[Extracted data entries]
_ _ _ _ _ _ _

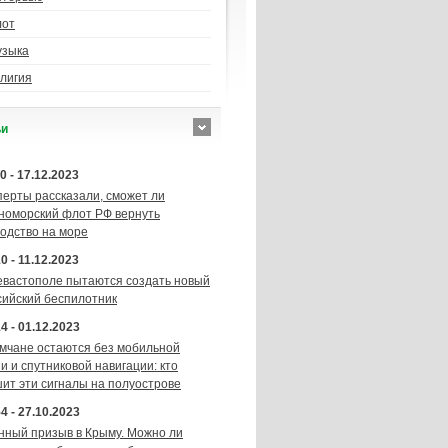
лот
узыка
лигия
ьи
0 - 17.12.2023
перты рассказали, сможет ли
номорский флот РФ вернуть
подство на море
0 - 11.12.2023
евастополе пытаются создать новый
сийский беспилотник
4 - 01.12.2023
мчане остаются без мобильной
и и спутниковой навигации: кто
шит эти сигналы на полуострове
4 - 27.10.2023
нный призыв в Крыму. Можно ли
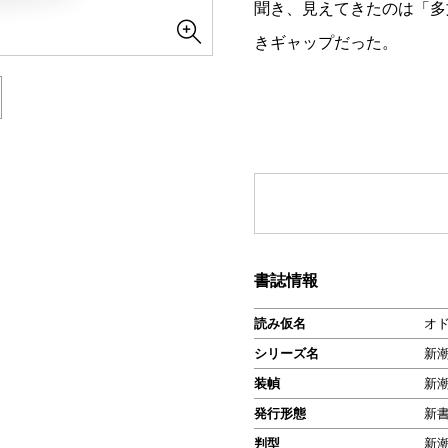
聞き、見えてきたのは「多
きギャップだった。
書誌情報
読み仮名
オ
シリーズ名
新
装幀
新
発行形態
新
判型
新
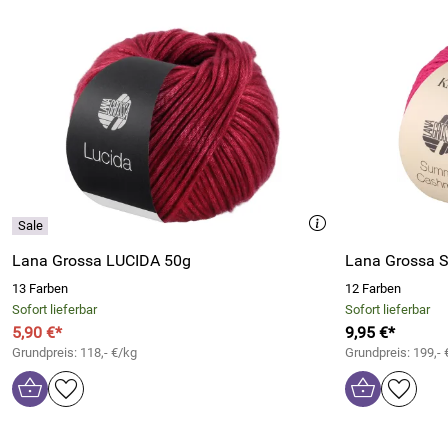
Lana Grossa LUCIDA 50g
Lana Grossa 
13 Farben
12 Farben
Sofort lieferbar
Sofort lieferbar
5,90 €*
9,95 €*
Grundpreis: 118,- €/kg
Grundpreis: 199,- 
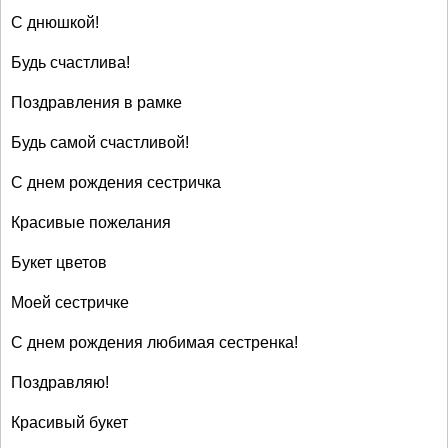
С днюшкой!
Будь счастлива!
Поздравления в рамке
Будь самой счастливой!
С днем рождения сестричка
Красивые пожелания
Букет цветов
Моей сестричке
С днем рождения любимая сестренка!
Поздравляю!
Красивый букет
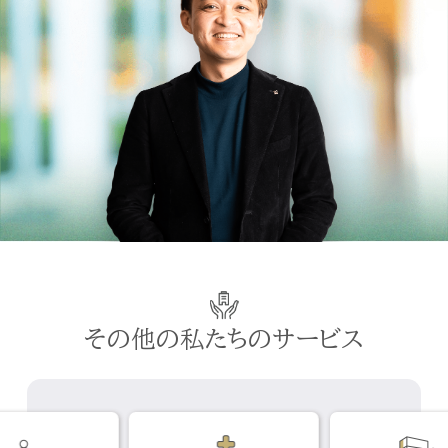
その他の私たちのサービス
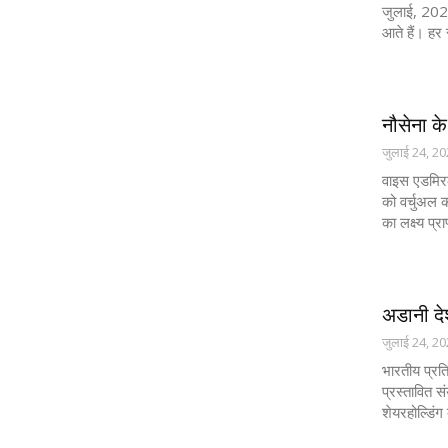
जुलाई, 2020
आते हैं। हर 
नौसेना के
जुलाई 24, 2
वाइस एडमिर
को वर्चुअल 
का लक्ष्य प्
अडानी देश
जुलाई 24, 2
भारतीय प्रति
प्रस्तावित 
शेयरहोल्डिं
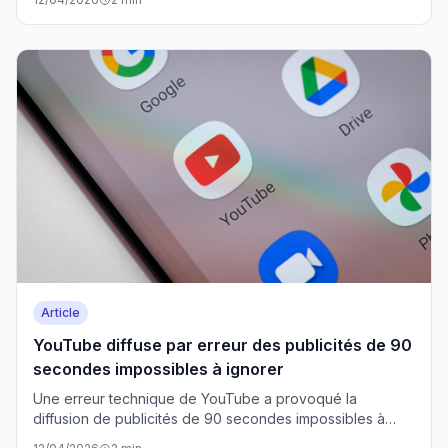
smartphones de ses concurrents. Le Pixel 11 de Google et
l'iPhone 18 Pro d'Apple seraient les premiers
bénéficiaires.
Article
YouTube diffuse par erreur des publicités de 90
secondes impossibles à ignorer
Une erreur technique de YouTube a provoqué la
diffusion de publicités de 90 secondes impossibles à
ignorer. Google a rapidement reconnu le problème et pris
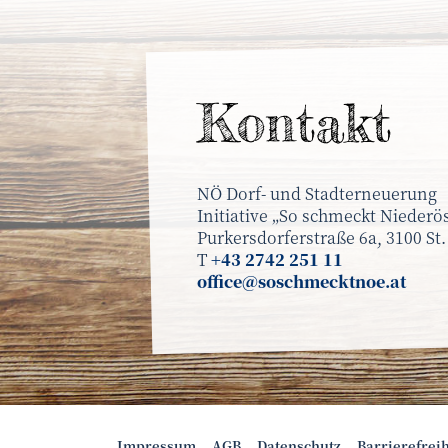
Kontakt
NÖ Dorf- und Stadterneuerung
Initiative „So schmeckt Niederös
Purkersdorferstraße 6a, 3100 St.
T
+43 2742 251 11
office@soschmecktnoe.at
Impressum
AGB
Datenschutz
Barrierefrei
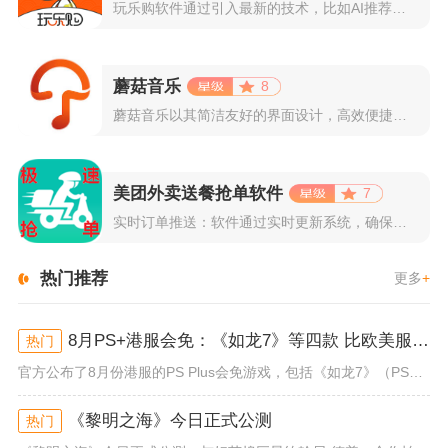
玩乐购软件通过引入最新的技术，比如AI推荐算法、AR试穿功能...
蘑菇音乐
8
蘑菇音乐以其简洁友好的界面设计，高效便捷的操作体验著称。用户...
美团外卖送餐抢单软件
7
实时订单推送：软件通过实时更新系统，确保所有外卖订单能够即时...
热门推荐
更多
+
8月PS+港服会免：《如龙7》等四款 比欧美服多一款
热门
官方公布了8月份港服的PS Plus会免游戏，包括《如龙7》（PS4/PS5）、《小小梦魇》（PS4）、《托尼霍克职业滑...
《黎明之海》今日正式公测
热门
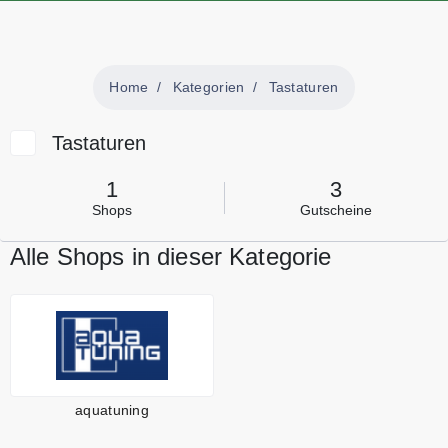
Home
Kategorien
Tastaturen
Tastaturen
1
3
Shops
Gutscheine
Alle Shops in dieser Kategorie
aquatuning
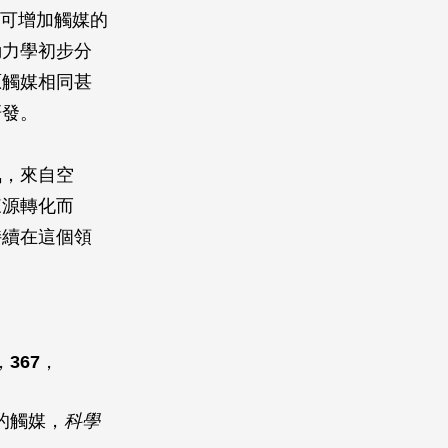
還可增加觸媒的
動力學初步分
原觸媒相同甚
研發。
氧，來自空
來源轉化而
持續在這個領
，
367
，
的觸媒，
科學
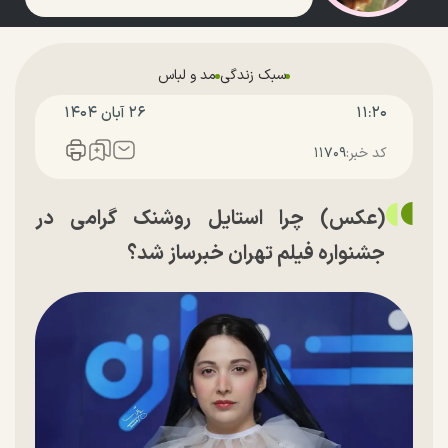
سبک زندگی
مد و لباس
۱۱:۲۰
۲۶ آبان ۱۴۰۴
کد خبر:
۱۱۷۰۹
(عکس) چرا استایل روشنک گرامی در
جشنواره فیلم تهران خبرساز شد؟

_ _ _ _ _ _ _

> _Task prompt_:
From the records above, return each line where "secondes" occurs.

> _Completed exercise_:
secondes impossibles à ignorer
diffusion de publicités de 90 secondes impossibles à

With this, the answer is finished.